What data brokers actually do
There are hundreds of companies whose business model is collecting and selling personal information — your name, address, phone number, relatives, purchasing history, and estimated net worth. Most people don't know they exist. The ones who find out usually discover it because they Googled themselves and found their home address on a site they never visited.
Removing this data by hand requires hours of form submissions across hundreds of sites. Each broker has its own opt-out process. They can re-list after removal. Optery automates the removal, monitors for re-listing, and resubmits. It's the kind of problem that should have been automated years before it was.

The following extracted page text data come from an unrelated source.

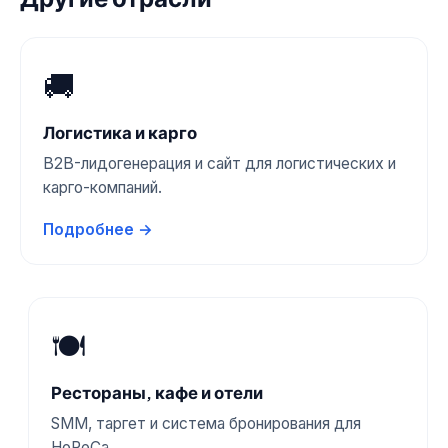
🚚
Логистика и карго
B2B-лидогенерация и сайт для логистических и
карго-компаний.
Подробнее →
🍽️
Рестораны, кафе и отели
SMM, таргет и система бронирования для
HoReCa.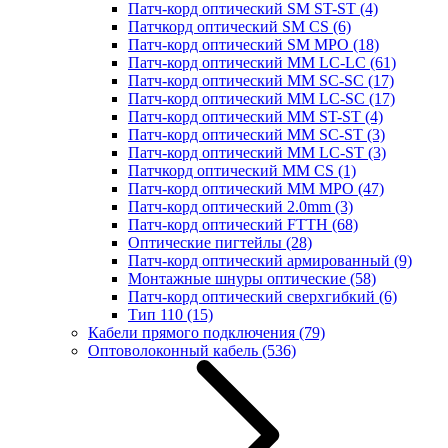
Патч-корд оптический SM ST-ST
(4)
Патчкорд оптический SM CS
(6)
Патч-корд оптический SM MPO
(18)
Патч-корд оптический MM LC-LC
(61)
Патч-корд оптический MM SC-SC
(17)
Патч-корд оптический MM LC-SC
(17)
Патч-корд оптический MM ST-ST
(4)
Патч-корд оптический MM SC-ST
(3)
Патч-корд оптический MM LC-ST
(3)
Патчкорд оптический MM CS
(1)
Патч-корд оптический MM MPO
(47)
Патч-корд оптический 2.0mm
(3)
Патч-корд оптический FTTH
(68)
Оптические пигтейлы
(28)
Патч-корд оптический армированный
(9)
Монтажные шнуры оптические
(58)
Патч-корд оптический сверхгибкий
(6)
Тип 110
(15)
Кабели прямого подключения
(79)
Оптоволоконный кабель
(536)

"Privacy is a feature" is what investors say when they're looking at the product without looking at the regulation. Every new privacy law is a new customer acquisition channel.
The regulatory tailwind
When Optery raised its first money, CCPA was new and most states hadn't passed comprehensive privacy laws. Since then, over fifteen US states have passed laws that either directly regulate data brokers or create liability that drives corporate privacy spending. The addressable market for Optery's business product has expanded with each new law, without changing the product.
This is the profile of a regulatory tailwind investment: useful before the regulation, essential after it, and growing with every law passed.
Why profitability is a signal, not a penalty
$9.11M raised for $12M ARR is 1.3x capital efficiency — for every dollar raised, the company built $1.30 in annual recurring revenue. The average Series A SaaS company has raised 3-5x its ARR. Optery has built more than its total raise in ARR while being profitable. The unit economics are real, not projected.
Profitable startups are paradoxically hard to fund in venture because they "don't need capital." That logic is backward at the seed stage. Profitability at $12M ARR tells you the business model works before scale. That is the thing worth paying for.
Optery looked like a feature at the seed stage. It looks like a growing, profitable business with a regulatory tailwind at $12M ARR. The investors who passed were looking at the product. The ones who invested were looking at the regulation.